Of the entries below, copy only those lines that contain the word "Bestellwert".

(Entries taken from a collection)
________________

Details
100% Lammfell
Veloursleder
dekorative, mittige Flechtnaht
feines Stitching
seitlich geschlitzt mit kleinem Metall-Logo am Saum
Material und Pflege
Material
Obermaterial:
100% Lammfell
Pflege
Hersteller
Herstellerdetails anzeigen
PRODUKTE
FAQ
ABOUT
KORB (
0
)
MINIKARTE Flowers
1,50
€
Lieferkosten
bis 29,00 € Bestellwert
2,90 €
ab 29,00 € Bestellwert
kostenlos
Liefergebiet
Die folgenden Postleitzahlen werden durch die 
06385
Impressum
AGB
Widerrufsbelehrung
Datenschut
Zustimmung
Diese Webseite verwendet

________________

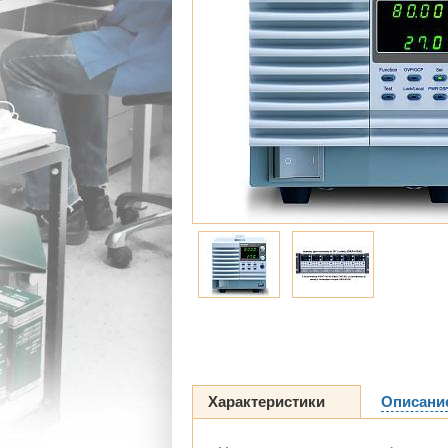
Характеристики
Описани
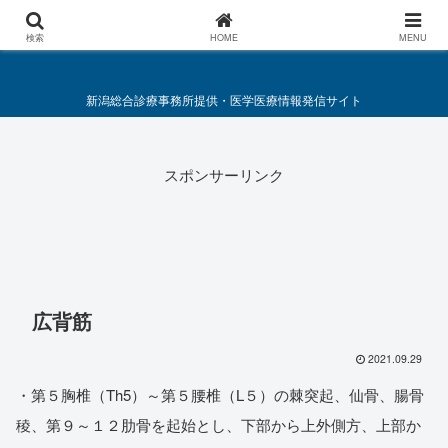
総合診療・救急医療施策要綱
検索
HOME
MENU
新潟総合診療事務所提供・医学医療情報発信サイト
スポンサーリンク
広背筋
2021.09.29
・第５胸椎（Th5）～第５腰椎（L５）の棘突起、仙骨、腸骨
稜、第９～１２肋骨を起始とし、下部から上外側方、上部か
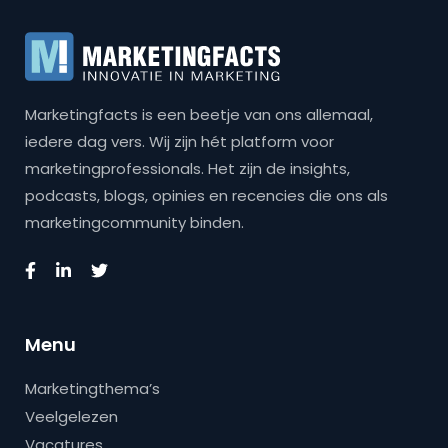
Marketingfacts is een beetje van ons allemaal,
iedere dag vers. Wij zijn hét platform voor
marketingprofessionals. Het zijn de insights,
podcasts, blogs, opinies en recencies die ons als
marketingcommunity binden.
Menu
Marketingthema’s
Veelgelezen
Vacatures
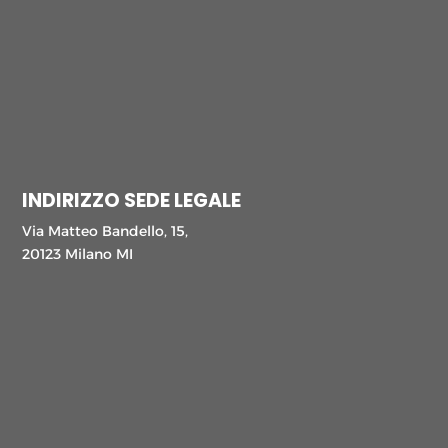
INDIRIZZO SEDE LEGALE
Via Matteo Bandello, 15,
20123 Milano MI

________________

* _Result for this task_:
bis 29,00 € Bestellwert
ab 29,00 € Bestellwert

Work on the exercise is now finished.